Bull Soc Pathol Exot. 2012 Aug;105(3):179-83. doi: 10.1007/s13149-012-0239-8. Epub 2012 Jun 16.
The aim of this study is to describe the difficulties related to problems of supply and use of antivenom serum (SAV) in the district of Bamako. A retrospective study over a span of five years (January 1998-December 2002) and an interview with the staff of various facilities were conducted. The study included 2 wholesalers of pharmaceuticals, 20 private pharmacies, and 2 hospital pharmacies as they were involved in antivenom trades. A market-driving ability survey of driving practice was conducted in 37 community health centers (CHCs) and 4 dispensaries because they performed antivenom treatments during the study period. A total of 3,318 doses of antivenom were bought, including 84.4% by the People Pharmacy of Mali (PPM), a public organization, and 15.6% by Laborex, a private company. These were out of stock in 1999. Three kinds of SAV were ordered: the polyvalent IPSER Africa (1,200 vials or 36.2%), FAV Africa (318 vials or 9.6%), and Sii anti-snake venom polyvalent serum (1,800 vials or 54.2%). Orders from PPM involved IPSER Africa (Pasteur Mérieux Serum & Vaccines) and Sii anti-snake venom polyvalent serum (Serum Institute of India), and those from Laborex involved IPSER Africa and FAVAfrica (Aventis Pasteur). Onehalf of private pharmacies (54.3%) had made at least one order of SAV. The PPM lost 50% of 2,000 vials of SAV in 1996 due to the expiration of vials that were bought. Private pharmacies lost 3.6% of stocks due to expiration. Prices varied depending on the type of service and the point of sale. Costs of vials were 19,440-35,000 CFA francs (29.6-53.4 euros) for Sii antivenom and 50,200-63,000 CFA francs (76.5-96.1 euros) for FAV Africa antivenom. In CHCs, 59.5% of prescribers were unaware of the indications and methods of proper administration of the SAV, 32.3% ignored the existence of SAV, and 30.9% were skeptical about its effectiveness in treatment of envenomation by snakebite.

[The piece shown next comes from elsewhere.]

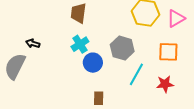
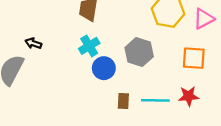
cyan line: (136, 74) -> (155, 100), moved, turned 60
brown rectangle: (99, 98) -> (123, 101), moved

本研究旨在描述巴马科地区抗蛇毒血清(SAV)供应和使用问题所涉及的困难。开展了一项为期五年(1998年1月至2002年12月)的回顾性研究,并对各机构工作人员进行了访谈。该研究涵盖了2家药品批发商、20家私人药店和2家医院药房,因为它们都参与了抗蛇毒血清交易。对37家社区卫生中心(CHC)和4家诊所进行了驱动实践的市场驱动能力调查,因为它们在研究期间进行抗蛇毒血清治疗。共购买了3318剂抗蛇毒血清,其中84.4%由公共组织马里人民药房(PPM)购买,15.6%由私人公司Laborex购买。这些血清在1999年缺货。订购了三种抗蛇毒血清:非洲多价IPSER(1200瓶,占36.2%)、非洲FAV(318瓶,占9.6%)和印度抗蛇毒多价血清(1800瓶,占54.2%)。PPM的订单涉及非洲IPSER(巴斯德梅里厄血清与疫苗公司)和印度抗蛇毒多价血清(印度血清研究所),Laborex的订单涉及非洲IPSER和非洲FAV(安万特巴斯德公司)。一半的私人药店(54.3%)至少订购过一次抗蛇毒血清。1996年,PPM因所购小瓶过期损失了2000瓶抗蛇毒血清中的50%。私人药店因过期损失了3.6%的库存。价格因服务类型和销售点而异。印度抗蛇毒血清小瓶的成本为19440 - 35000非洲法郎(29.6 - 53.4欧元),非洲FAV抗蛇毒血清小瓶的成本为50200 - 63000非洲法郎(76.5 - 96.1欧元)。在社区卫生中心,59.5%的开处方者不知道抗蛇毒血清的适应症和正确给药方法,32.3%不知道有抗蛇毒血清,30.9%对其治疗蛇咬伤中毒的有效性表示怀疑。